From the records below, transcribe only the lines running from the one with "Barra de Ferramentas Abert" through the one with "bon vous semble en Nouvelle-Calédonie et de". Keep both of those end lines.
---- Material for this exercise
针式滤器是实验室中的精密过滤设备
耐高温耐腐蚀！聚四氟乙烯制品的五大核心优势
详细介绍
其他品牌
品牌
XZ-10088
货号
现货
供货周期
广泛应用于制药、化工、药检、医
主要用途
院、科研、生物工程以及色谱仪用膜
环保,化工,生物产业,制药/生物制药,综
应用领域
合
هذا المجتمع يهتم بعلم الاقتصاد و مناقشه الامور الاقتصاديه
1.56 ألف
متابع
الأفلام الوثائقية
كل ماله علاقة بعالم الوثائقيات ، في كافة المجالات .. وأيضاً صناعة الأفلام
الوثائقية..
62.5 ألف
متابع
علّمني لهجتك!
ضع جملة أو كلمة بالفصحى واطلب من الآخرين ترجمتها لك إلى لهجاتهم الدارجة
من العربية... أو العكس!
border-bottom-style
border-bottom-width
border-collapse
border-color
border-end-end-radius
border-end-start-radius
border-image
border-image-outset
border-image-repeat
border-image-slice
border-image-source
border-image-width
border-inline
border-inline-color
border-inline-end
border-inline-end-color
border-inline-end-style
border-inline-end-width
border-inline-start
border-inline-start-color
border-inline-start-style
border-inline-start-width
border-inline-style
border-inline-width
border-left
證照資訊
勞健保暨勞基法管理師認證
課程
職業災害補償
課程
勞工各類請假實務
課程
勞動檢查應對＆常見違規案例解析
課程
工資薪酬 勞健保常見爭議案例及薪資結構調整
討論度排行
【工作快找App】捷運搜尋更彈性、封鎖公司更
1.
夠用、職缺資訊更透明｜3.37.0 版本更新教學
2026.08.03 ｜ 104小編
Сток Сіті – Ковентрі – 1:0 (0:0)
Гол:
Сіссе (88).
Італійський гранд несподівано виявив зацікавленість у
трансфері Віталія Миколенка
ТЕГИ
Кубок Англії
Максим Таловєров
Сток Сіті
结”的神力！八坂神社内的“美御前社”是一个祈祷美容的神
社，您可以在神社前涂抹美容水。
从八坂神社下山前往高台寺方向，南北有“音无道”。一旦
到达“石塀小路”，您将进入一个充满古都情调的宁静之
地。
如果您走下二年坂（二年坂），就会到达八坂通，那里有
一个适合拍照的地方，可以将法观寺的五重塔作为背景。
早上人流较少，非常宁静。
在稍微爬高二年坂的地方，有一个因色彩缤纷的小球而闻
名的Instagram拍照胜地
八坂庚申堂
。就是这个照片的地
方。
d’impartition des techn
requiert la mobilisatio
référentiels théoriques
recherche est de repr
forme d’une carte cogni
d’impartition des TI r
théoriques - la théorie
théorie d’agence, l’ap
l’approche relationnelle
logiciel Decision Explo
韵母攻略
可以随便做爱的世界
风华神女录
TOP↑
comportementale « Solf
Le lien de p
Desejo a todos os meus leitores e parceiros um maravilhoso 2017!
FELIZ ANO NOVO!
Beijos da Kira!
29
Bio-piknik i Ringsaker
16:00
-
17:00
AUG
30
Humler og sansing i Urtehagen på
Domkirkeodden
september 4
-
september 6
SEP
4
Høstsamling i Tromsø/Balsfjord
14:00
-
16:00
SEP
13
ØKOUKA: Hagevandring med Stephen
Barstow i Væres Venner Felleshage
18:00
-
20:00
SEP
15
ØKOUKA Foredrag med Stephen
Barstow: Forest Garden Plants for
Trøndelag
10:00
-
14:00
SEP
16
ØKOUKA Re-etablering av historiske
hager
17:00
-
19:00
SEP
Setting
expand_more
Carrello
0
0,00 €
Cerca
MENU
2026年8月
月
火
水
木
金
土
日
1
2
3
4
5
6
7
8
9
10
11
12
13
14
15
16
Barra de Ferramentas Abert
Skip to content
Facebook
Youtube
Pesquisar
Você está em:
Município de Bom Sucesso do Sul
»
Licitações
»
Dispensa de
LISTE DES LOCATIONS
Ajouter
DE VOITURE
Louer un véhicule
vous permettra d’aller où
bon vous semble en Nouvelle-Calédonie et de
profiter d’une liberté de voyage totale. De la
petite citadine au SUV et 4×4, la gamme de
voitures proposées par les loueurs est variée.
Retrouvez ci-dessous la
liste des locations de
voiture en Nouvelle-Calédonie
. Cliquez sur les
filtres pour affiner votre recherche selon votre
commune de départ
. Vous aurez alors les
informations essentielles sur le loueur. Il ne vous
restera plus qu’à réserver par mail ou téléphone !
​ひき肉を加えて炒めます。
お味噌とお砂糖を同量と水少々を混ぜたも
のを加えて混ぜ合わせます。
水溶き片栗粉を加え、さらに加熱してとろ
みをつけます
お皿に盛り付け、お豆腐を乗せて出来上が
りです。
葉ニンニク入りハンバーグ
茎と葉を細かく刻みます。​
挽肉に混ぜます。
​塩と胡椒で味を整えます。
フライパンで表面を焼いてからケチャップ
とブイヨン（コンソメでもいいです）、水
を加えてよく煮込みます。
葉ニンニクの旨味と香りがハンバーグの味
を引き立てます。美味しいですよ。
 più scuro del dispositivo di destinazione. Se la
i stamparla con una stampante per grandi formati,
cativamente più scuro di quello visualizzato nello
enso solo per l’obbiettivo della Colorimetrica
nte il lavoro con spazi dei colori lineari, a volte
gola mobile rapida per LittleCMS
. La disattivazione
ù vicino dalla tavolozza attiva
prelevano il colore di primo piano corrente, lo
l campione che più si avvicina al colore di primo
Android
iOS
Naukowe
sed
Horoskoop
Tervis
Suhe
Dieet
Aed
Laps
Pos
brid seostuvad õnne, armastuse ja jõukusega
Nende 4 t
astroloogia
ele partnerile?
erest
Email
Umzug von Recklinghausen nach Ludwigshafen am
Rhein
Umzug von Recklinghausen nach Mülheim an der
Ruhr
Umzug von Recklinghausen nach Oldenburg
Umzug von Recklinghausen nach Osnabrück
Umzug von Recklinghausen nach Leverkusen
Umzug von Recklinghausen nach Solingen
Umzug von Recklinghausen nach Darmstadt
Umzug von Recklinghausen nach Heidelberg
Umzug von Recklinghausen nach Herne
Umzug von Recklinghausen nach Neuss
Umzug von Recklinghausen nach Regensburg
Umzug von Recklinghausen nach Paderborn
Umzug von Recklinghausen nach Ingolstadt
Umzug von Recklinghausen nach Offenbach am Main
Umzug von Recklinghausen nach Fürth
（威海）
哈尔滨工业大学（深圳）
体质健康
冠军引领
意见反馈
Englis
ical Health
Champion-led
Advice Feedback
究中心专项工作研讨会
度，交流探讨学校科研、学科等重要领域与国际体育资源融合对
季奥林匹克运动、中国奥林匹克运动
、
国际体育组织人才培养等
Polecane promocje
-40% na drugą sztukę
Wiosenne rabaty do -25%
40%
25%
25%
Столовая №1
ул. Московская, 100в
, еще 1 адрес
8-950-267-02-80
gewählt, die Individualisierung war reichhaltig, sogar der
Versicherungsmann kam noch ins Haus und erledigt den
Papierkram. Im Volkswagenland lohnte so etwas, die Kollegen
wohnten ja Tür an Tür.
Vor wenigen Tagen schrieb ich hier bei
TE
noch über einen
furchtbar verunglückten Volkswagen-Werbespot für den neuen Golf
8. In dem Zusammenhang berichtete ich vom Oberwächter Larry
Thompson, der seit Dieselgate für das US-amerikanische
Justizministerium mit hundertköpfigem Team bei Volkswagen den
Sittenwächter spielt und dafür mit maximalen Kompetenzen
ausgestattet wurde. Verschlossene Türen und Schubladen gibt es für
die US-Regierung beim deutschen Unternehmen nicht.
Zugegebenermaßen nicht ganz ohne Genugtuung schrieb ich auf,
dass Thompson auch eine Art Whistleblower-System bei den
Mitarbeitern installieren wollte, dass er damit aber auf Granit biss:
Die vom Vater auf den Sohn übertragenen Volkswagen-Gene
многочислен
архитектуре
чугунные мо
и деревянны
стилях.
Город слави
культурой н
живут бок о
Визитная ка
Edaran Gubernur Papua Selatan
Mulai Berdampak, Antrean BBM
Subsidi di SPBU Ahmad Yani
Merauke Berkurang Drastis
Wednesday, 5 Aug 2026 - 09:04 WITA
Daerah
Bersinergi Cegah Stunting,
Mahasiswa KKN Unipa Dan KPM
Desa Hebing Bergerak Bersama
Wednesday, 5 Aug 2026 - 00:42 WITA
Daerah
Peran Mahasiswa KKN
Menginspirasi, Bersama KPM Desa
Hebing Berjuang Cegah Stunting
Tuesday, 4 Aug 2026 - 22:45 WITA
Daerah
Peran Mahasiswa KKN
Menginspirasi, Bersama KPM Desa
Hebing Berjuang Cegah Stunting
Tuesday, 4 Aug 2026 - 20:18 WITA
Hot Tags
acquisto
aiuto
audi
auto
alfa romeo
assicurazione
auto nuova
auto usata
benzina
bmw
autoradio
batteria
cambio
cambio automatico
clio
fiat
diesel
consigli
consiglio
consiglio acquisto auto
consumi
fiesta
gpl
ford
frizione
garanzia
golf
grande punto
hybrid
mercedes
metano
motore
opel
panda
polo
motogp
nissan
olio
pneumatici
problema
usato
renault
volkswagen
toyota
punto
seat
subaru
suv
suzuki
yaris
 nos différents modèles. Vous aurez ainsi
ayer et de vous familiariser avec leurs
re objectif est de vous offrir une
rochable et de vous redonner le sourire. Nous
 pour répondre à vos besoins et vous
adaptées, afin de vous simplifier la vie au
--------
_The completed task_:
Barra de Ferramentas Abert
Skip to content
Facebook
Youtube
Pesquisar
Você está em:
Município de Bom Sucesso do Sul
»
Licitações
»
Dispensa de
LISTE DES LOCATIONS
Ajouter
DE VOITURE
Louer un véhicule
vous permettra d’aller où
bon vous semble en Nouvelle-Calédonie et de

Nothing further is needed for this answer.